In the entries below, find every line with "next" and copy it.
*** SOURCE RECORDS
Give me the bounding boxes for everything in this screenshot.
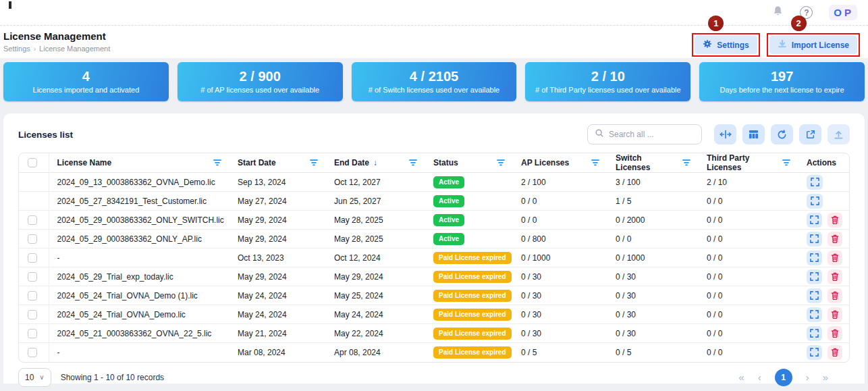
expand-icon[interactable] [807,307,822,322]
settings-button[interactable]: Settings [695,36,757,54]
pagination-next-icon[interactable]: › [806,371,809,383]
filter-icon[interactable] [310,159,318,166]
license-name-cell: 2024_09_13_0003863362_OVNA_Demo.lic [49,173,229,192]
column-header-label[interactable]: Status [433,158,458,167]
bell-icon[interactable] [772,5,784,20]
table-row[interactable]: 2024_05_21_0003863362_OVNA_22_5.lic May … [19,324,850,343]
expand-icon[interactable] [807,213,822,228]
expand-icon[interactable] [807,175,823,190]
row-checkbox[interactable] [28,215,37,225]
search-input[interactable] [609,130,695,139]
import-license-button[interactable]: Import License [769,36,857,54]
end-date-cell: Apr 08, 2024 [326,343,425,362]
third-party-licenses-cell: 0 / 0 [699,230,798,249]
breadcrumb: Settings › License Management [3,45,110,53]
expand-icon[interactable] [807,345,822,360]
actions-cell [798,343,850,362]
start-date-cell: Mar 08, 2024 [229,343,326,362]
column-header-label[interactable]: License Name [57,158,112,167]
expand-icon[interactable] [807,194,823,209]
import-icon [778,39,787,51]
expand-icon[interactable] [807,269,822,284]
export-icon[interactable] [799,124,821,145]
ap-licenses-cell: 0 / 30 [513,324,607,343]
table-row[interactable]: 2024_05_24_Trial_OVNA_Demo (1).lic May 2… [19,286,850,305]
avatar[interactable]: O P [829,5,857,20]
table-row[interactable]: 2024_05_29_Trial_exp_today.lic May 29, 2… [19,267,850,286]
delete-icon[interactable] [828,288,843,303]
import-license-button-annotation-box: 2 Import License [767,33,860,57]
breadcrumb-settings[interactable]: Settings [3,45,30,53]
license-name-cell: - [49,343,229,362]
pagination-last-icon[interactable]: » [823,371,828,383]
filter-icon[interactable] [497,159,505,166]
delete-icon[interactable] [828,307,843,322]
delete-icon[interactable] [828,345,843,360]
pagination-first-icon[interactable]: « [738,371,744,383]
refresh-icon[interactable] [771,124,793,145]
expand-icon[interactable] [807,326,822,341]
delete-icon[interactable] [828,232,843,246]
stat-value: 4 [82,70,90,84]
start-date-cell: May 27, 2024 [229,192,326,211]
license-name-cell: 2024_05_24_Trial_OVNA_Demo (1).lic [49,286,229,305]
row-checkbox[interactable] [28,291,37,301]
stat-value: 2 / 900 [240,70,281,84]
expand-icon[interactable] [807,288,822,303]
column-resize-icon[interactable] [714,124,736,145]
status-cell: Active [425,192,513,211]
row-checkbox[interactable] [28,348,37,357]
table-row[interactable]: 2024_05_29_0003863362_ONLY_SWITCH.lic Ma… [19,211,850,230]
column-header-label[interactable]: AP Licenses [521,158,569,167]
column-header-label[interactable]: Switch Licenses [616,153,678,172]
third-party-licenses-cell: 0 / 0 [699,249,798,267]
status-badge: Paid License expired [433,309,512,321]
pagination-prev-icon[interactable]: ‹ [758,371,761,383]
third-party-licenses-cell: 0 / 0 [699,305,798,324]
filter-icon[interactable] [213,159,221,166]
column-header-label[interactable]: Start Date [238,158,276,167]
delete-icon[interactable] [828,326,843,341]
column-header-label[interactable]: Third Party Licenses [707,153,778,172]
columns-icon[interactable] [742,124,765,145]
delete-icon[interactable] [828,251,843,265]
row-checkbox[interactable] [28,310,37,319]
pagination-current-page[interactable]: 1 [775,369,792,386]
table-row[interactable]: - Oct 13, 2023 Oct 12, 2024 Paid License… [19,249,850,267]
table-row[interactable]: 2024_05_29_0003863362_ONLY_AP.lic May 29… [19,230,850,249]
filter-icon[interactable] [409,159,417,166]
row-checkbox[interactable] [28,272,37,282]
row-checkbox[interactable] [28,253,37,263]
table-row[interactable]: 2024_09_13_0003863362_OVNA_Demo.lic Sep … [19,173,850,192]
page-size-select[interactable]: 10 ∨ [18,368,51,387]
table-row[interactable]: 2024_05_27_8342191_Test_Customer.lic May… [19,192,850,211]
table-row[interactable]: - Mar 08, 2024 Apr 08, 2024 Paid License… [19,343,850,362]
delete-icon[interactable] [828,213,843,228]
annotation-badge-1: 1 [708,16,724,31]
select-all-checkbox[interactable] [28,158,37,167]
expand-icon[interactable] [807,232,822,246]
switch-licenses-cell: 0 / 30 [607,305,699,324]
delete-icon[interactable] [828,269,843,284]
column-header-label[interactable]: Actions [807,158,836,167]
column-header-label[interactable]: End Date [334,158,369,167]
status-cell: Active [425,211,513,230]
row-checkbox[interactable] [28,329,37,338]
row-checkbox[interactable] [28,234,37,244]
stat-label: Days before the next license to expire [720,86,844,94]
expand-icon[interactable] [807,251,822,265]
end-date-cell: May 29, 2024 [326,267,425,286]
filter-icon[interactable] [682,159,690,166]
ap-licenses-cell: 0 / 30 [513,286,607,305]
sort-desc-icon[interactable]: ↓ [373,158,377,167]
actions-cell [798,305,850,324]
actions-cell [798,173,850,192]
actions-cell [798,230,850,249]
chevron-right-icon: › [34,45,36,53]
filter-icon[interactable] [782,159,790,166]
header-actions: 1 Settings 2 [692,33,860,57]
upload-icon[interactable] [828,124,850,145]
table-row[interactable]: 2024_05_24_Trial_OVNA_Demo.lic May 24, 2… [19,305,850,324]
stats-row: 4 Licenses imported and activated 2 / 90… [0,58,868,101]
filter-icon[interactable] [591,159,599,166]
******
**WRITTEN ANSWER:**
pagination-next-icon[interactable]: › [806,371,809,383]
stat-label: Days before the next license to expire [720,86,844,94]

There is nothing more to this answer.